= Steve Schale =

Steve Schale is a political strategist in Florida. He was the State Director for the Barack Obama campaign in Florida, managing Obama's 2008 effort in the state, and served as a Florida Senior Advisor in 2012.

Born in Kankakee, Illinois, Schale is a graduate of the University of the South in Sewanee, Tennessee, where he received degrees in political science and history. He got his political start in 1996, managing the state house campaign of Doug Wiles of St. Augustine. Wiles, who went on to become the Minority Leader of the state house in Florida, where Schale joined him as his communications director.
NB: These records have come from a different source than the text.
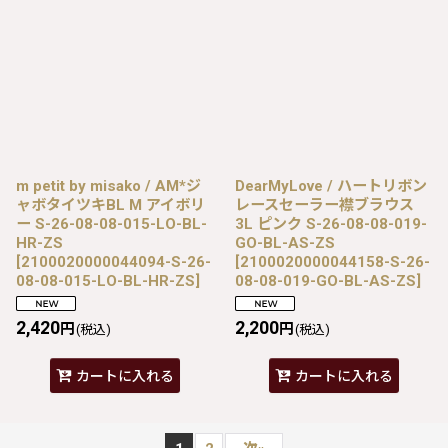
m petit by misako / AM*ジ
DearMyLove / ハートリボン
ャボタイツキBL M アイボリ
レースセーラー襟ブラウス
ー S-26-08-08-015-LO-BL-
3L ピンク S-26-08-08-019-
HR-ZS
GO-BL-AS-ZS
[
2100020000044094-S-26-
[
2100020000044158-S-26-
08-08-015-LO-BL-HR-ZS
]
08-08-019-GO-BL-AS-ZS
]
2,420
2,200
円
円
(税込)
(税込)
カートに入れる
カートに入れる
In 2005, Schale left the legislature to take over the political operations of the State House Democratic Caucus, where under his leadership and working with former state senator Dan Gelber, the Democrats had their best two-year election cycle in history, picking up nine districts previously held by Republicans, for which Schale was called the "newest star of the Florida Democratic Party" by the St. Petersburg Times.

In June 2008, Schale was hired by Obama for America to run the Tampa-based Florida operation, helping Obama win Florida.

Following the two Obama campaigns, Schale returned to Tallahassee, where he married Nikole Souder-Schale, a regional vice president with the American Heart Association. In Florida, he advised Alex Sink's unsuccessful campaign for governor in 2010, as well as Gwen Graham's successful congressional campaign in 2014. In 2015, he helped the operations of Draft Biden, the Super PAC supporting a potential presidential bid by Obama's vice president, Joe Biden which ultimately did not materialize.